Brief: Repeat the entries below exactly as they appear, with no pictures.

(Records excerpted from a collection)
Segment Open
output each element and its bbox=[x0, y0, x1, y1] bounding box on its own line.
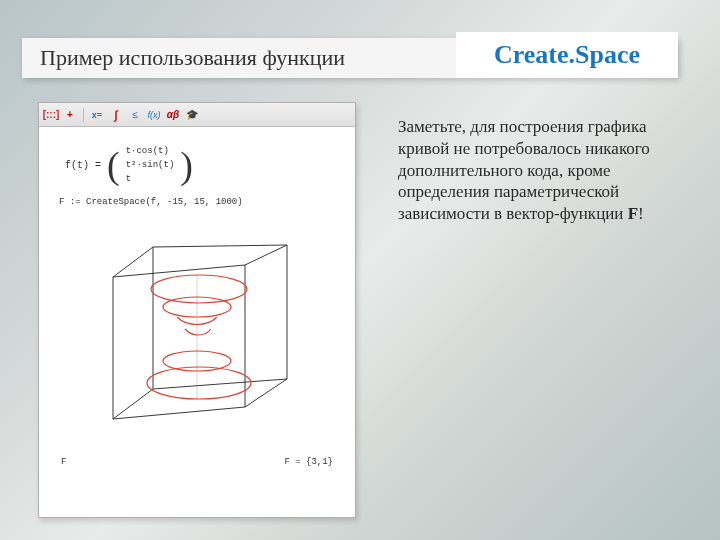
paren-left: ( bbox=[107, 146, 120, 184]
createspace-call: F := CreateSpace(f, -15, 15, 1000) bbox=[59, 197, 337, 207]
plot-footer: F F = {3,1} bbox=[57, 457, 337, 467]
body-bold: F bbox=[628, 204, 638, 223]
function-icon[interactable]: f(x) bbox=[146, 107, 162, 123]
mathcad-toolbar: [:::] + x= ∫ ≤ f(x) αβ 🎓 bbox=[39, 103, 355, 127]
symbolic-icon[interactable]: 🎓 bbox=[184, 107, 200, 123]
svg-point-6 bbox=[151, 275, 247, 303]
mathcad-screenshot: [:::] + x= ∫ ≤ f(x) αβ 🎓 f(t) = ( t·cos(… bbox=[38, 102, 356, 518]
func-lhs: f(t) = bbox=[65, 160, 101, 171]
title-accent-text: Create.Space bbox=[494, 40, 640, 70]
plus-icon[interactable]: + bbox=[62, 107, 78, 123]
explanation-text: Заметьте, для построения графика кривой … bbox=[398, 116, 664, 225]
vec-row-1: t²·sin(t) bbox=[126, 159, 175, 171]
vector-function-definition: f(t) = ( t·cos(t) t²·sin(t) t ) bbox=[65, 145, 337, 185]
svg-line-3 bbox=[245, 245, 287, 265]
body-after: ! bbox=[638, 204, 644, 223]
title-accent: Create.Space bbox=[456, 32, 678, 78]
matrix-icon[interactable]: [:::] bbox=[43, 107, 59, 123]
body-before: Заметьте, для построения графика кривой … bbox=[398, 117, 650, 223]
toolbar-separator bbox=[83, 108, 84, 122]
svg-line-5 bbox=[113, 389, 153, 419]
title-prefix: Пример использования функции bbox=[40, 45, 345, 71]
evaluate-icon[interactable]: x= bbox=[89, 107, 105, 123]
footer-left: F bbox=[61, 457, 66, 467]
vector-column: t·cos(t) t²·sin(t) t bbox=[126, 145, 175, 185]
mathcad-document: f(t) = ( t·cos(t) t²·sin(t) t ) F := Cre… bbox=[39, 127, 355, 517]
greek-icon[interactable]: αβ bbox=[165, 107, 181, 123]
svg-marker-1 bbox=[153, 245, 287, 389]
paren-right: ) bbox=[180, 146, 193, 184]
plot-svg bbox=[77, 217, 317, 449]
vec-row-2: t bbox=[126, 173, 175, 185]
svg-marker-0 bbox=[113, 265, 245, 419]
svg-line-2 bbox=[113, 247, 153, 277]
integral-icon[interactable]: ∫ bbox=[108, 107, 124, 123]
footer-right: F = {3,1} bbox=[284, 457, 333, 467]
plot-3d bbox=[77, 217, 317, 449]
boolean-icon[interactable]: ≤ bbox=[127, 107, 143, 123]
vec-row-0: t·cos(t) bbox=[126, 145, 175, 157]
Segment Closed
Task output:
output each element and its bbox=[x0, y0, x1, y1] bounding box on its own line.
paren-left: ( bbox=[107, 146, 120, 184]
createspace-call: F := CreateSpace(f, -15, 15, 1000) bbox=[59, 197, 337, 207]
plot-footer: F F = {3,1} bbox=[57, 457, 337, 467]
body-bold: F bbox=[628, 204, 638, 223]
function-icon[interactable]: f(x) bbox=[146, 107, 162, 123]
mathcad-toolbar: [:::] + x= ∫ ≤ f(x) αβ 🎓 bbox=[39, 103, 355, 127]
symbolic-icon[interactable]: 🎓 bbox=[184, 107, 200, 123]
svg-point-6 bbox=[151, 275, 247, 303]
mathcad-screenshot: [:::] + x= ∫ ≤ f(x) αβ 🎓 f(t) = ( t·cos(… bbox=[38, 102, 356, 518]
func-lhs: f(t) = bbox=[65, 160, 101, 171]
title-accent-text: Create.Space bbox=[494, 40, 640, 70]
plus-icon[interactable]: + bbox=[62, 107, 78, 123]
explanation-text: Заметьте, для построения графика кривой … bbox=[398, 116, 664, 225]
vec-row-1: t²·sin(t) bbox=[126, 159, 175, 171]
vector-function-definition: f(t) = ( t·cos(t) t²·sin(t) t ) bbox=[65, 145, 337, 185]
svg-line-3 bbox=[245, 245, 287, 265]
body-after: ! bbox=[638, 204, 644, 223]
title-accent: Create.Space bbox=[456, 32, 678, 78]
matrix-icon[interactable]: [:::] bbox=[43, 107, 59, 123]
body-before: Заметьте, для построения графика кривой … bbox=[398, 117, 650, 223]
toolbar-separator bbox=[83, 108, 84, 122]
svg-line-5 bbox=[113, 389, 153, 419]
title-prefix: Пример использования функции bbox=[40, 45, 345, 71]
evaluate-icon[interactable]: x= bbox=[89, 107, 105, 123]
footer-left: F bbox=[61, 457, 66, 467]
vector-column: t·cos(t) t²·sin(t) t bbox=[126, 145, 175, 185]
mathcad-document: f(t) = ( t·cos(t) t²·sin(t) t ) F := Cre… bbox=[39, 127, 355, 517]
greek-icon[interactable]: αβ bbox=[165, 107, 181, 123]
svg-marker-1 bbox=[153, 245, 287, 389]
paren-right: ) bbox=[180, 146, 193, 184]
plot-svg bbox=[77, 217, 317, 449]
vec-row-2: t bbox=[126, 173, 175, 185]
svg-marker-0 bbox=[113, 265, 245, 419]
svg-line-2 bbox=[113, 247, 153, 277]
integral-icon[interactable]: ∫ bbox=[108, 107, 124, 123]
footer-right: F = {3,1} bbox=[284, 457, 333, 467]
plot-3d bbox=[77, 217, 317, 449]
boolean-icon[interactable]: ≤ bbox=[127, 107, 143, 123]
vec-row-0: t·cos(t) bbox=[126, 145, 175, 157]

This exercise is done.